Recorded data:
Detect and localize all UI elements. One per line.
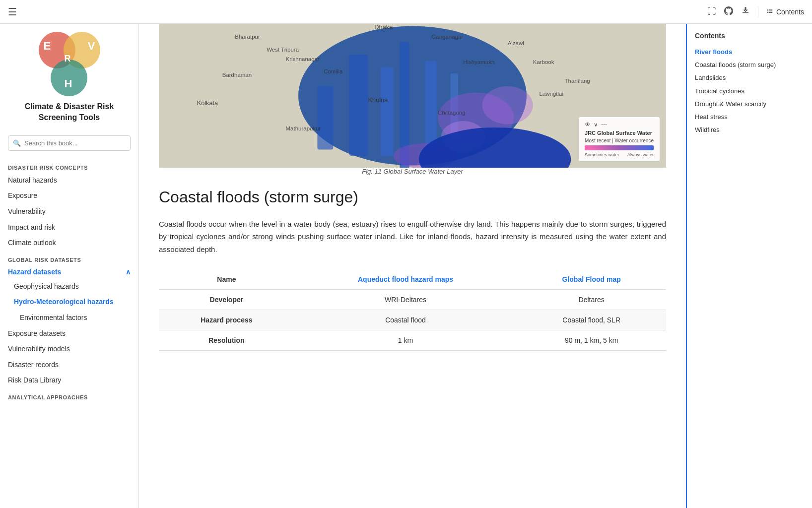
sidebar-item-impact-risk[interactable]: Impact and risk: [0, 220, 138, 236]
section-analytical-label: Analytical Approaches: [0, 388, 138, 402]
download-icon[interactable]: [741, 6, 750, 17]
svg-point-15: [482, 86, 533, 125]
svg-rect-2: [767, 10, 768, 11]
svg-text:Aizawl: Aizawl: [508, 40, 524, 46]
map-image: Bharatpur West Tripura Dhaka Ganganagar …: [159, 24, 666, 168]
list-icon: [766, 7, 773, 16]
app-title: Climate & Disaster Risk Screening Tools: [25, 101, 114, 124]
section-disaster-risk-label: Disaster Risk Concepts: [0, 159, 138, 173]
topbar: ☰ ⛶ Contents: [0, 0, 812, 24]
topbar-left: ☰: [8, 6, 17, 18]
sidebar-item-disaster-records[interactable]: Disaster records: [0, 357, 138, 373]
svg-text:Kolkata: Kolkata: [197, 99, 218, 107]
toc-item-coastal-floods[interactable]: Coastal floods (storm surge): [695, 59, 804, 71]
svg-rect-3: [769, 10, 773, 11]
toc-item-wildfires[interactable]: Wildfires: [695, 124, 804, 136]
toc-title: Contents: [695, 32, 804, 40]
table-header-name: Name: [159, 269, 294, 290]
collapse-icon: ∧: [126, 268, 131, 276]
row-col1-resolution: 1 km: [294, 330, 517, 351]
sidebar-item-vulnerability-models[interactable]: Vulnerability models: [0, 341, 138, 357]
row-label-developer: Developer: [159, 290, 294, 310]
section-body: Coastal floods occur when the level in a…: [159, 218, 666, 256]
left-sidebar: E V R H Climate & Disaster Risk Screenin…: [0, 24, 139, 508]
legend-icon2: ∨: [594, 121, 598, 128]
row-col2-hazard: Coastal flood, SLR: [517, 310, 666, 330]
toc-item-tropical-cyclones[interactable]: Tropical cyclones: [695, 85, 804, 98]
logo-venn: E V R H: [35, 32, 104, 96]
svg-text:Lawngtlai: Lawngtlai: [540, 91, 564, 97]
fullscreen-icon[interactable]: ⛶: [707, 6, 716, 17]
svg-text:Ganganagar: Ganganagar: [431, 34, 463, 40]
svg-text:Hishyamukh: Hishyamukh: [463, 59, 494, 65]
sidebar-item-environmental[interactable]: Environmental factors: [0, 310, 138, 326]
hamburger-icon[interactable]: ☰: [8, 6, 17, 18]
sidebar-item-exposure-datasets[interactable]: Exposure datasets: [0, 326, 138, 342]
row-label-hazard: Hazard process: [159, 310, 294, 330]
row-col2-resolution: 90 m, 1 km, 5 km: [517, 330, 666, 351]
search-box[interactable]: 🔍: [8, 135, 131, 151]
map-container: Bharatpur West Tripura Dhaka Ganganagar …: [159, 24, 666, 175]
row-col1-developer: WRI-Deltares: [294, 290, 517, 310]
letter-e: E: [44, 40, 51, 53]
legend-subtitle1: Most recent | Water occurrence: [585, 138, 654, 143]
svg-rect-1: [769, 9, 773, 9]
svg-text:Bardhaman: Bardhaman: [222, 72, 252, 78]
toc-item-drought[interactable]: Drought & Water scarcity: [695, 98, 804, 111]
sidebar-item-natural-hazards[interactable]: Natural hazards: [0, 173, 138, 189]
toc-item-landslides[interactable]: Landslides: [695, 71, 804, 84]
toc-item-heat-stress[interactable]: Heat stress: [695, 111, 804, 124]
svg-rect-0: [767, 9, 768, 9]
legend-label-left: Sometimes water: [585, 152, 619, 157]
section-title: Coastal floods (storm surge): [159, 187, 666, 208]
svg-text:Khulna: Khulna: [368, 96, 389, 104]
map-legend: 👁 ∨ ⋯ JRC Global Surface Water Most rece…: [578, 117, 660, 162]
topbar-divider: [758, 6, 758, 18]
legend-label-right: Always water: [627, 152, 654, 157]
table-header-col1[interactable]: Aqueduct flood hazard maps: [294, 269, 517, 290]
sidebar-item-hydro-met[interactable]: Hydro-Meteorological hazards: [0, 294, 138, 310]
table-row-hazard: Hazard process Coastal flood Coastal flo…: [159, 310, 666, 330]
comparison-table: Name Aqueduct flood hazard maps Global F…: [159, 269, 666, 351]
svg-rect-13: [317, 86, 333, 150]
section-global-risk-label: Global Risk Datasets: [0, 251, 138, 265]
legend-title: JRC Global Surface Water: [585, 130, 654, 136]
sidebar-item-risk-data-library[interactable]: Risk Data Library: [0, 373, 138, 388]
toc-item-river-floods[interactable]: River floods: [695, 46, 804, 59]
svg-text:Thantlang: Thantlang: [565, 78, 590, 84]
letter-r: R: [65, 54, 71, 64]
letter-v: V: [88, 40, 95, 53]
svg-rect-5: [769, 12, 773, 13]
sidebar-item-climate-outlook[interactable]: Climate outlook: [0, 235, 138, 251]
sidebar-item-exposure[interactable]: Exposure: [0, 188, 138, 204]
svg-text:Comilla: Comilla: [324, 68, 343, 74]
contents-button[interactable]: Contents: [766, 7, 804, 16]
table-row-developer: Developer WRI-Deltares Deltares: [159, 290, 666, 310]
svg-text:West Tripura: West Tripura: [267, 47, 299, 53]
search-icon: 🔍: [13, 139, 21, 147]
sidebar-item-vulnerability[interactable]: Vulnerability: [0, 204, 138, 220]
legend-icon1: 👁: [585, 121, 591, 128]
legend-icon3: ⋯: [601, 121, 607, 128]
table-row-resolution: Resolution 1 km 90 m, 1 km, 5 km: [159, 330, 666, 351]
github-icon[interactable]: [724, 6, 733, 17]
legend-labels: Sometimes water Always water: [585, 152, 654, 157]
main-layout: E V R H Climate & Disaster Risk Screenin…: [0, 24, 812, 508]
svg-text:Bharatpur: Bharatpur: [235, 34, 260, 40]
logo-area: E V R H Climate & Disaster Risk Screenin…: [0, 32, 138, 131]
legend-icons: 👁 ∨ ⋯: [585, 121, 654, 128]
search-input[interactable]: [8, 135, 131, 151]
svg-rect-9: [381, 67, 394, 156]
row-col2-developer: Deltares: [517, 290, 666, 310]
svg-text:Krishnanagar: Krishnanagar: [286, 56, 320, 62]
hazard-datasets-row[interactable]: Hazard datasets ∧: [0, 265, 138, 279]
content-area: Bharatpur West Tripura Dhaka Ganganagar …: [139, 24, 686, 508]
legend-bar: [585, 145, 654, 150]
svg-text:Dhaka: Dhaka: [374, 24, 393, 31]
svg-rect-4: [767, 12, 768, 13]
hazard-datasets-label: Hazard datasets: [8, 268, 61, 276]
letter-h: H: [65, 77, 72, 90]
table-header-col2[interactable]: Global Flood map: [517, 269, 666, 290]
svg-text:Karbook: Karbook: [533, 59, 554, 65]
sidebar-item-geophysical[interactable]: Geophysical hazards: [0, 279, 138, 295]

**Task description**
Tally the lines of the records that hold the word "Contents" and output only the total.

**Response area**
3